The divergent proteins and their correlation with brain expression and functional activity
In order to focus on the most divergent proteins, we took the proteins situated at the extremes of the ωGC12 distribution (>2SD; Fig. 3a; Supplementary Table 4) and which have been fixed in the modern Homo sapiens population (Neutrality Index<1). Among those 352 highly divergent proteins, 126 were related to the brain (Fisher exact OR=0.66, p=1e-4), listed as a synaptic proteins34,35, specifically expressed in the brain (+2SD of specific expression) or related to a brain disease (listed in OMIM: https://www.omim.org or HPO: https://hpo.jax.org/app/). For comparison, we also extracted the 427 most conserved proteins, among which 290 were related to the brain categories listed above (enrichment for brain genes, Fisher exact OR=1.26, p=0.0032).

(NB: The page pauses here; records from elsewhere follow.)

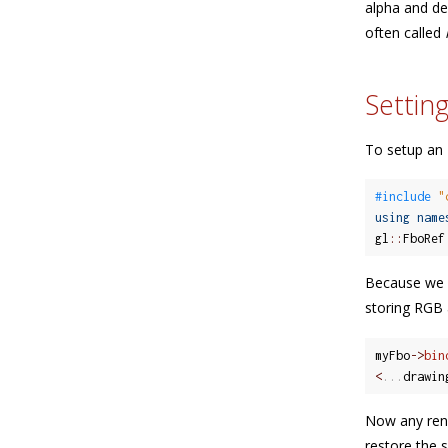
alpha and de
often called
Settin
To setup an F
#include 
"
using
name
gl
::
FboRef
Because we h
storing RGB 
myFbo
-
>
bin
<
.
.
.
drawin
Now any rend
restore the s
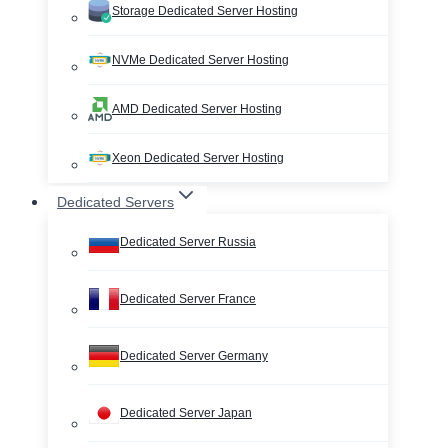
Storage Dedicated Server Hosting
NVMe Dedicated Server Hosting
AMD Dedicated Server Hosting
Xeon Dedicated Server Hosting
Dedicated Servers
Dedicated Server Russia
Dedicated Server France
Dedicated Server Germany
Dedicated Server Japan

Using these 352 highly conserved and 427 highly divergent genes, we first confirmed using the Brainspan data available on the Specific expression Analysis (SEA) that genes expressed in the cerebellum and the cortex were enriched in conserved genes (Supplementary Figure 7). Despite this conservation on average, we nevertheless identified several divergent genes, some even specifically divergent in Homo sapiens such as PBXIP1 (dN/dS=2.35) which has a role in cell migration and proliferation, but is also an astroglial progenitor cell marker during human embryonic development36. We investigated the pattern of expression of the highly divergent genes through the lens of the Allen Brain atlas37. We compared among the six donors how reproducible was the difference of expression between highly divergent and conserved genes and found a cluster of brain regions (hypothalamus, cerebral nuclei, and cerebellum) expressing more specifically highly divergent genes (Fig 4). Among the divergent genes, the most specifically expressed in those subcortical structures were two members of the NACA family (NACAD; dN/dS =1.31 and NACA; dN/dS =2.92), which play a role in protein transport and targeting, as well as KIAA1191 (dN/dS =1.31) and KIAA0319 (dN/dS =3.89), both involved in the regulation of neuronal survival, differentiation, and axonal outgrowth38,39. Using single-cell transcriptomics40,41, we finally found that ciliated cells in the cerebellum and choroid cells in the cortex were the two main cell types displaying specific divergence (Fig 5a; Supplementary Figure 8). Combining our analyses across Homo sapiens, Neanderthal, Denisovan, and Pan troglodytes, we also found among proteins specifically expressed in those ciliated cells some which were specifically divergent in modern humans (Fig. 5b): C11orf16, EFCAB12, LCA5, and NSUN7. Interestingly, LCA5 (dN/dS=1.6) is directly involved in centrosomal or ciliary function, and has been shown to interact with genes implicated in Joubert Syndrome42. Some proteins linked to brain morphology disorders also displayed a divergence specifically in the hominin lineage: TTLL6, DYNC2LI1, and TOP3A respectively implicated in Joubert syndrome, ciliopathy, and microcephaly. TOP3A is particularly interesting since it is strongly conserved in Pan troglodytes and two hominin specific variants (RNA NM_004618, R831Q and E959G) are located in the vicinity of pathogenic mutations causing microcephaly 43.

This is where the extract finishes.